Giesen has won a number of awards
“The journalism world is still trying to find cheaper ways of getting better and better content from the ends of the earth,” says Giesen. “It’s too expensive to send your correspondent to Syria. It’s too dangerous. If you pick up the wires you’re going to get the exact same coverage that everybody is getting because they’re just sending out one major stream. So the idea is to get custom or tailored footage specific to your broadcasting.”
Transterra Media has since re-vamped and launched as a Lebanese company in September 2012. They have switched to an ‘on-demand’ model, where the broadcaster’s demand drive content specifications. “So for instance CNN or al Arabiyya or al-Jazeera – any one of the main international newspapers will say 'listen, we need footage from Syria. We need a 4 minute news package to broadcast on Saturday from Syria on X topic.” They currently have 236 news companies on their website, with premium buyers purchasing fifteen to twenty five stories per month. The company has so far made half a million in revenues, through a commission of thirty percent off each article.
Journalists must go through a screening or “vetting” process to be plugged into the network. This is a two-step process. “First, we have to get all your information in terms of your skypes, your emails, your twitters, we need to know if you’re a photo journalist, if you’re a video journalist, can you do piece-to-camera, can you get in front of a camera and actually put together a live broadcast… all of the different aspects a journalist could possible do,” says Giesen.
“And then we go through what is called second-level vetting, which is looking at it from a production standpoint so if you’re a video producer what are you shooting on, how can you shoot it, who have you sold to in the past, where did you get published, can you put together a 4-minute news package, can you put together a feature story… we need to know everything about what your capabilities are as a journalist.”
So far they have a network of 1700 journalists in 123 countries, and their goal is to keep building and diversifying their contacts. “We try to get as broad of a territorial reach,” says Giesen. In Syria for instance “we’ve got guys in Aleppo, we’ve got guys in Itlib, Ar-Raqqah, Deir ez-Zor, Damascus. We’re trying to get people in Daraa.”
To speed up communication between the broadcasters and the journalists, they are building an app to be incorporated into the network. This app will enable broadcasters to track the vetted journalists, and pull up their qualifications. “If a bomb goes off and you’re in the area, we know exactly what you can do, if you can provide historical context,” says Giesen. The app would also let broadcasters pair journalists with different skill sets together. “What we’re trying to do is build a network of people that can share resources, share stories, take assignments, change assignments as they are, pitch stories from the field, and then one of the big things is to go piece-and-camera or the liveshot,” he says.

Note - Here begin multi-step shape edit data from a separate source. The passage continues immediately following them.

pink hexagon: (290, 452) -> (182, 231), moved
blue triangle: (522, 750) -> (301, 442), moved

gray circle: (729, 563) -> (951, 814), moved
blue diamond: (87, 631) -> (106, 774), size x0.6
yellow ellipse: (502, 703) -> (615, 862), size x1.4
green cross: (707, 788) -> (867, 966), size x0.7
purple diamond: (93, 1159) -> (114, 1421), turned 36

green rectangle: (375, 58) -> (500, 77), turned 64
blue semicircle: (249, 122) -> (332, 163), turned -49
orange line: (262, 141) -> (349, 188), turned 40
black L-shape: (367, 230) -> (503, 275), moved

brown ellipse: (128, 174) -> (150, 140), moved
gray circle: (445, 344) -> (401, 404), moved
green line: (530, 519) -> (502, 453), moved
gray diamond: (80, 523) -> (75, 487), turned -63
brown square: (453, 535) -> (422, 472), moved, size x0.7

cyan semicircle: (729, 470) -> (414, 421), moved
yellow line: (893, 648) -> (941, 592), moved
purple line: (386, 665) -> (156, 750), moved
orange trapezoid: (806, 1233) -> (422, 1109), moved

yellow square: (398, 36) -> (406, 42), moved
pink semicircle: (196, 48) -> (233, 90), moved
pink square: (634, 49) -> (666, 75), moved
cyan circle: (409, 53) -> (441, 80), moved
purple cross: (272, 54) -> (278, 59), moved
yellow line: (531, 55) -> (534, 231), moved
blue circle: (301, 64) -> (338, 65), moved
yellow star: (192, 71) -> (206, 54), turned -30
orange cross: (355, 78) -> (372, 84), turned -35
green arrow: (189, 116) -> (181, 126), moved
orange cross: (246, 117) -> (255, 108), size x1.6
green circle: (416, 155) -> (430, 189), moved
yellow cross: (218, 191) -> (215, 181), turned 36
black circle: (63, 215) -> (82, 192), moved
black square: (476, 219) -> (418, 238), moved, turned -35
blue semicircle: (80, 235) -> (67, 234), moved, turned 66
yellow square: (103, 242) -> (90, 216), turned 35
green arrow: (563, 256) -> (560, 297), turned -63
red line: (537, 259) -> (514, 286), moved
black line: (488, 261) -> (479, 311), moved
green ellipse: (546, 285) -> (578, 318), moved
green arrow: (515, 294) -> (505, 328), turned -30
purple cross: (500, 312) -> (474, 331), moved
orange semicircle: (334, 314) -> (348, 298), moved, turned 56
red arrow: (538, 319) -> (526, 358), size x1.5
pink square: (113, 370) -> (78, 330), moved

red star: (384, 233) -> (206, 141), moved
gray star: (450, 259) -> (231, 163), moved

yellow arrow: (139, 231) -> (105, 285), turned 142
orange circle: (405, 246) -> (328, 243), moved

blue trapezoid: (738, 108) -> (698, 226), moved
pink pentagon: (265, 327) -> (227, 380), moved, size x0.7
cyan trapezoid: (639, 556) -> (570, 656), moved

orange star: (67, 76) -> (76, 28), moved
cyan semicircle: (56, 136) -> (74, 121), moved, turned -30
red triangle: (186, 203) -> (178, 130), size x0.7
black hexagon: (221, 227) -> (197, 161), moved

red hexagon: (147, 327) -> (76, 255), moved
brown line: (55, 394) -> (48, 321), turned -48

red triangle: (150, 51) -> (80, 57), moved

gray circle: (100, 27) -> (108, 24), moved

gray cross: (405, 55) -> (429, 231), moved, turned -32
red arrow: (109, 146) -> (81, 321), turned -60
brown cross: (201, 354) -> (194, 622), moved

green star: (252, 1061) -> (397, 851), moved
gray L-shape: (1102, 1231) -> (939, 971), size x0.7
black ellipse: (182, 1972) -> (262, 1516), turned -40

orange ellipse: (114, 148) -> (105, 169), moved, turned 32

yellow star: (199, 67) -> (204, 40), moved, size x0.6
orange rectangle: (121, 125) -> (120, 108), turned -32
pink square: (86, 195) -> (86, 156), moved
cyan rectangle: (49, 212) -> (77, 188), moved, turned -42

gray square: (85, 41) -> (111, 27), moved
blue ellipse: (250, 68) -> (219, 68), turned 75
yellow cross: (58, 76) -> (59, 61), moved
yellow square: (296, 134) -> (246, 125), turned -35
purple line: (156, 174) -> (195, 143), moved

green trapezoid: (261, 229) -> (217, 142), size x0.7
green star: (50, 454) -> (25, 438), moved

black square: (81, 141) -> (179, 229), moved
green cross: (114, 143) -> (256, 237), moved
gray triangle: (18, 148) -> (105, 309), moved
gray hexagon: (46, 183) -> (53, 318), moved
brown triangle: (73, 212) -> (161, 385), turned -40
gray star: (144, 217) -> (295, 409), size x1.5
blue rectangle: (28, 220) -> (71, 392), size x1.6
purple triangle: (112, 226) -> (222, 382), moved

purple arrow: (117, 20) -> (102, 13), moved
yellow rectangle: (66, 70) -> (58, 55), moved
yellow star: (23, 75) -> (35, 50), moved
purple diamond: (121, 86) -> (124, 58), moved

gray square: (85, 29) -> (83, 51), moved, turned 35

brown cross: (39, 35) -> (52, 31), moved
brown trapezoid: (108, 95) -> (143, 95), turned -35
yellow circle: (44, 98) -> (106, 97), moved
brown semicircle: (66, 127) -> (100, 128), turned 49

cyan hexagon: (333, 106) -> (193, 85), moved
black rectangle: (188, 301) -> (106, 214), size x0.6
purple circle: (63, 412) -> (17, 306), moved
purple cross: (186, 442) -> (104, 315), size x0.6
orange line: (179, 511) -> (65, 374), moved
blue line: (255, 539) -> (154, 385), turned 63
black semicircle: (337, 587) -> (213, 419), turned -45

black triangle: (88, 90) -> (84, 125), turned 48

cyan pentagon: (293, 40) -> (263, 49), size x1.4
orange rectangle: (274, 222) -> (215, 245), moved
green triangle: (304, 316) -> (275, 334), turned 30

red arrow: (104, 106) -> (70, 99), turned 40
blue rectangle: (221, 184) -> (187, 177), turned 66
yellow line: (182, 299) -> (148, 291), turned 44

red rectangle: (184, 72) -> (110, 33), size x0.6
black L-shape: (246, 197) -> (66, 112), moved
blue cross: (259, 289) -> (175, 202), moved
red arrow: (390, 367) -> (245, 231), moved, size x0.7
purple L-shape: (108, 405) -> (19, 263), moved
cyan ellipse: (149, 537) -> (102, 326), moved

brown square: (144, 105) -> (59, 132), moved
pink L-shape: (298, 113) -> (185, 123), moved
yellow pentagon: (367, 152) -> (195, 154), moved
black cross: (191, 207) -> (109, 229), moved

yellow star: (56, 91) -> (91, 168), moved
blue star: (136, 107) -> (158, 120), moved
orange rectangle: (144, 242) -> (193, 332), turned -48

Transterra media is growing with 75 new journalists joining the network every week, according to Giesen. But there are limits to the global news industry. “The conundrum in the industry is that there are only – let’s say there are only 800 really top-level buyers, news outlets that can use our material. There’s a limit. Even if you’re talking about professional journalists there’s only about between five and ten thousand,” says Giesen. “In order to expand our content base we’re gonna have to start finding new ways… either working with social media in a better way, or doing a lot of training to get people up to scratch.”